Stored data entries:

=-=-=

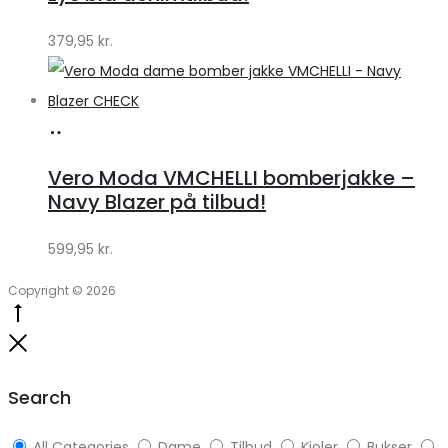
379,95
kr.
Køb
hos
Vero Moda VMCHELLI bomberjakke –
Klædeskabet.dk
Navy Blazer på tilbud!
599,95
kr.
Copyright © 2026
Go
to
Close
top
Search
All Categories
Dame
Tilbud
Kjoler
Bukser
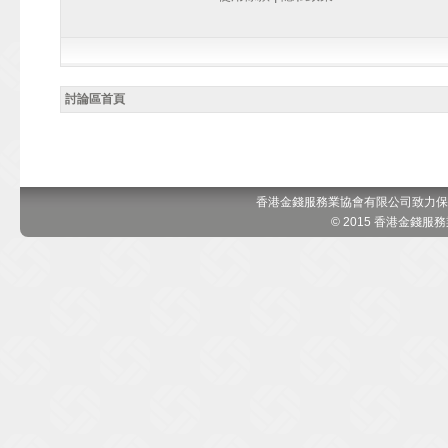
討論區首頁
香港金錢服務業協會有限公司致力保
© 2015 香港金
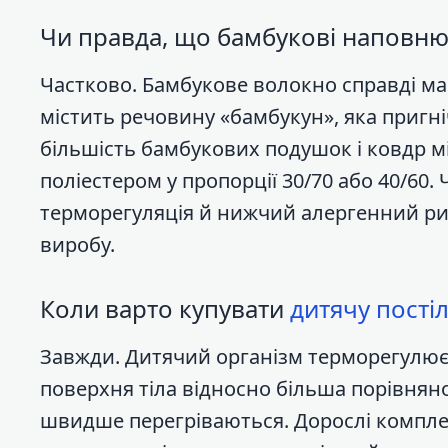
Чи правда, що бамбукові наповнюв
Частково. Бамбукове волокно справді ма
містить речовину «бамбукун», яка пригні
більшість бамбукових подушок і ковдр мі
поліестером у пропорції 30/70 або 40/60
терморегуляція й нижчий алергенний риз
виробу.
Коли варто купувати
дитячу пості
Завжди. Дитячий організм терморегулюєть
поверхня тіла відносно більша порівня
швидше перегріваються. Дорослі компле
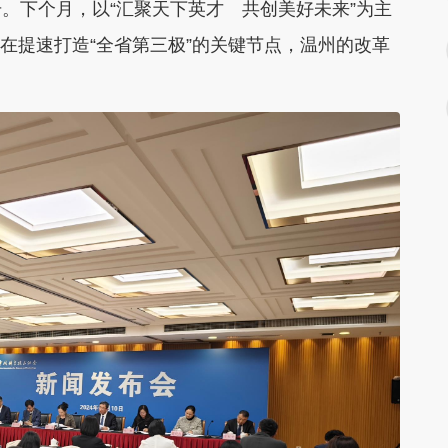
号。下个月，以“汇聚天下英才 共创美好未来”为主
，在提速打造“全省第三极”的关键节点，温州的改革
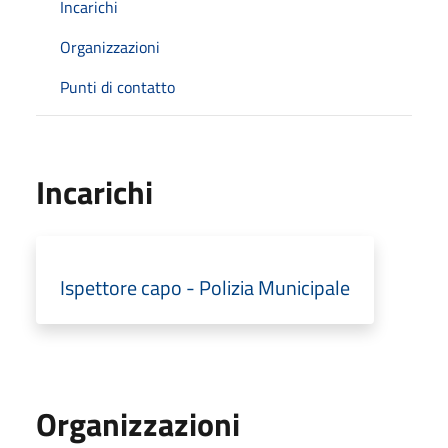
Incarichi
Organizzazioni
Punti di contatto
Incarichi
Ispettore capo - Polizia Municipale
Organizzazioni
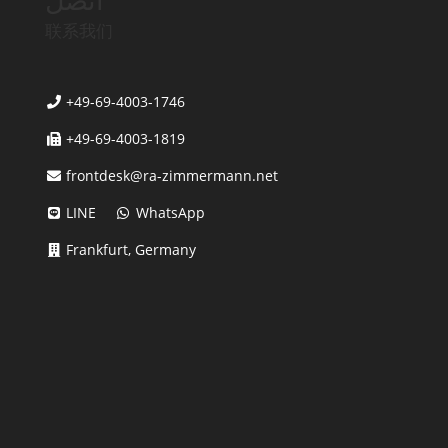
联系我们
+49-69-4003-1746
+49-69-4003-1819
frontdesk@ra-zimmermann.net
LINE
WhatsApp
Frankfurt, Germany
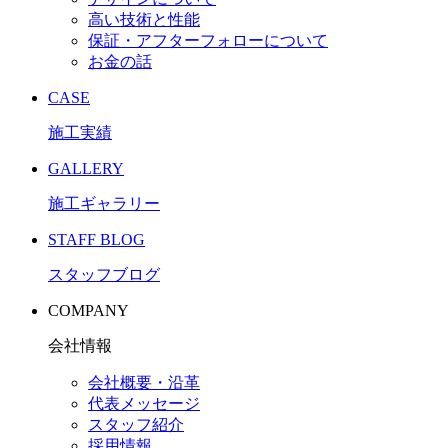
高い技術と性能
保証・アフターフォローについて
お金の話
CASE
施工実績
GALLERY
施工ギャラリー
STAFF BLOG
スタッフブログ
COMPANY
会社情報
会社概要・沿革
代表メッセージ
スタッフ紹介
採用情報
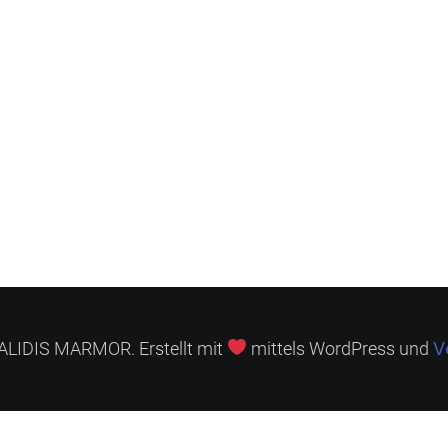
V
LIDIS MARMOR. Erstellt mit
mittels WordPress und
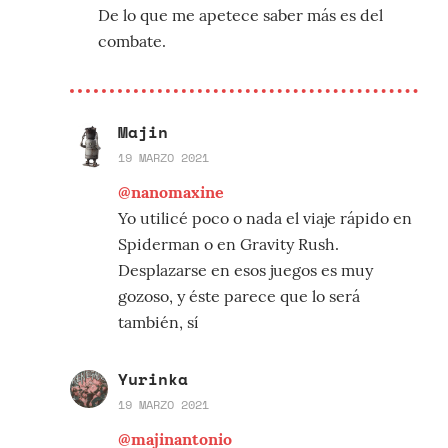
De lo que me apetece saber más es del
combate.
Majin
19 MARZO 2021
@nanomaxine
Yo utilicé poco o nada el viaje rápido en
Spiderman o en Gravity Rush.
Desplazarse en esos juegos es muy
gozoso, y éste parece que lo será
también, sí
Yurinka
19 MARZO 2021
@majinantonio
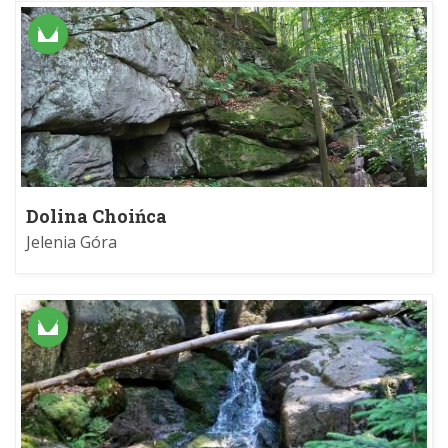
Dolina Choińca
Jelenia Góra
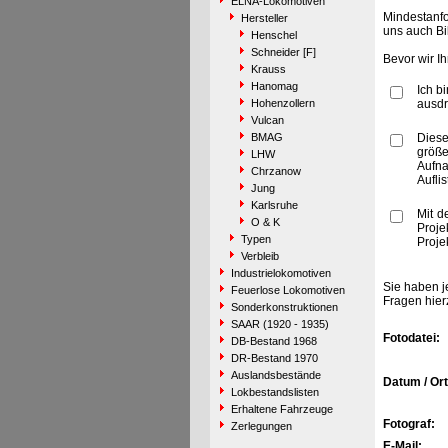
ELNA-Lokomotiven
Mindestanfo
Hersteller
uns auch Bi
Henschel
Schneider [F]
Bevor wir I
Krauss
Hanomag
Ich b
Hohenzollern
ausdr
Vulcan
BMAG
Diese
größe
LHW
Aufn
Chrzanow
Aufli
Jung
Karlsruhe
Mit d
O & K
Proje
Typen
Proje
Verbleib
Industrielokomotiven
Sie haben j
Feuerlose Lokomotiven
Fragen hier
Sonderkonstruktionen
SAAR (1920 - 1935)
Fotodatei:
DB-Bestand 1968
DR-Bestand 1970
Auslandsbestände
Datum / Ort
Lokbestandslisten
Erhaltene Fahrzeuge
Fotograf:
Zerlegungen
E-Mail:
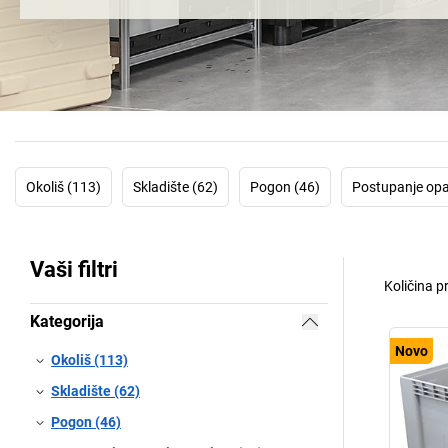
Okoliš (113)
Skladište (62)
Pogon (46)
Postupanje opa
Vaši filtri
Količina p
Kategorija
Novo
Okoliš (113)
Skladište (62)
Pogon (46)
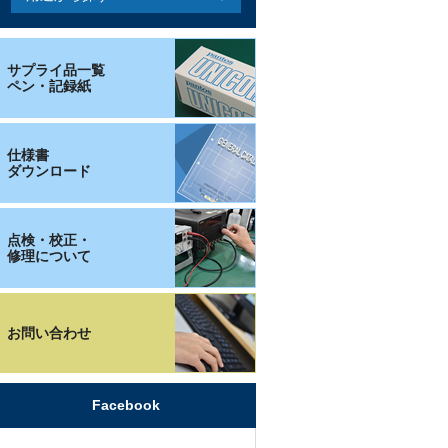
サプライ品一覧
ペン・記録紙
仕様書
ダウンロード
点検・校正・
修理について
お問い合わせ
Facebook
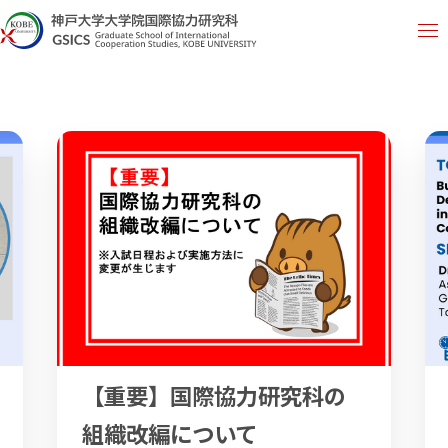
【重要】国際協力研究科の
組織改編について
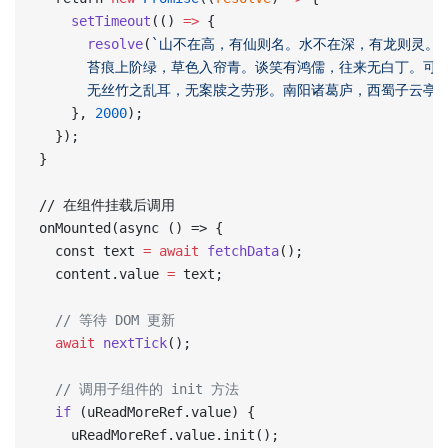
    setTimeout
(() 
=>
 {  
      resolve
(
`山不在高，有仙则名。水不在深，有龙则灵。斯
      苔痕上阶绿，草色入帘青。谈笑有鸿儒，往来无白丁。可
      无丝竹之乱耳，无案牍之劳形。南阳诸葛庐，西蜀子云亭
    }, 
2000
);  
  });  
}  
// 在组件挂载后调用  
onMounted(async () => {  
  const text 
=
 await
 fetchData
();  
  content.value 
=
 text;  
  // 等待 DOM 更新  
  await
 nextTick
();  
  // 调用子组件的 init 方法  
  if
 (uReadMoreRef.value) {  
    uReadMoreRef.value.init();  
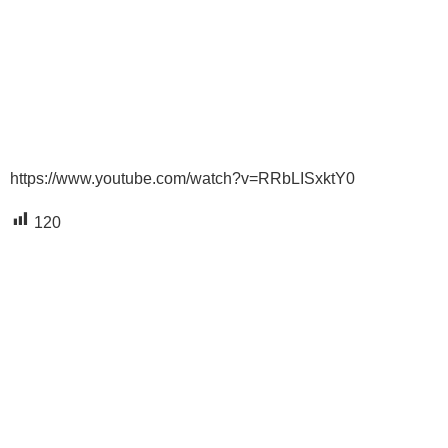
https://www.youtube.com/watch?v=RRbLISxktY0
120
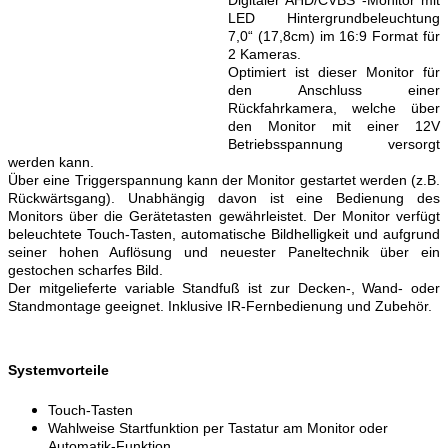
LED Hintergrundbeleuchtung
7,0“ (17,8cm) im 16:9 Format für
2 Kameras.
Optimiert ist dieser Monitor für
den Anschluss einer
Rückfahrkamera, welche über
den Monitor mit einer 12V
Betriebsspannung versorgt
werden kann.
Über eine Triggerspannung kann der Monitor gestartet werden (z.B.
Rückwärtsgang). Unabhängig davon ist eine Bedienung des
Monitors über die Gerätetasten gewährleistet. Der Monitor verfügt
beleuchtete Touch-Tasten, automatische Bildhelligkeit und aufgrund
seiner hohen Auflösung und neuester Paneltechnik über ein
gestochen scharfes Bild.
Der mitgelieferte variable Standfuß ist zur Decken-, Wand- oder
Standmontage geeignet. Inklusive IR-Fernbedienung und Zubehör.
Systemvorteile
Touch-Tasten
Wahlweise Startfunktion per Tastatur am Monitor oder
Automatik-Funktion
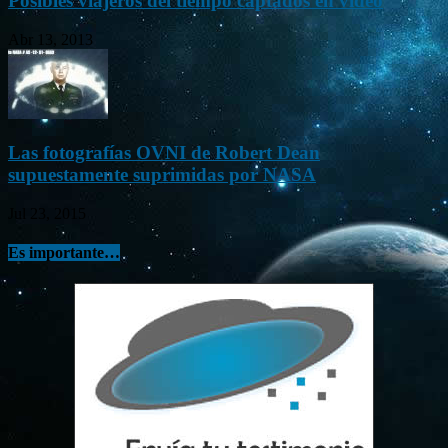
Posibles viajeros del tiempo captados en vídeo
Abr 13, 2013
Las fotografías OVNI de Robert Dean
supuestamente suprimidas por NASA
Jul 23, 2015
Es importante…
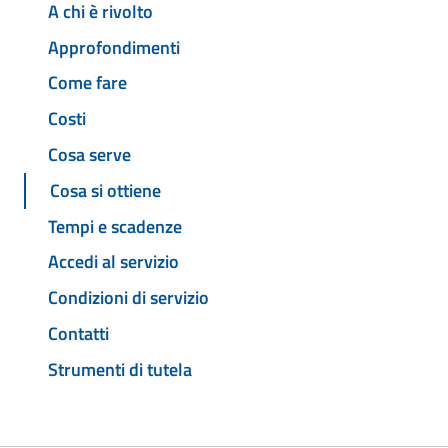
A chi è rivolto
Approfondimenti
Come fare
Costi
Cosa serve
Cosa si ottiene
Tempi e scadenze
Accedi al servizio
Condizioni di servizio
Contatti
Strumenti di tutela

=-=-=

◆ WORK INSTRUCTION:
Ascertain the number of lines in the entries that include the word "oder", and report only that number.

◆ ANSWER SECTION:
2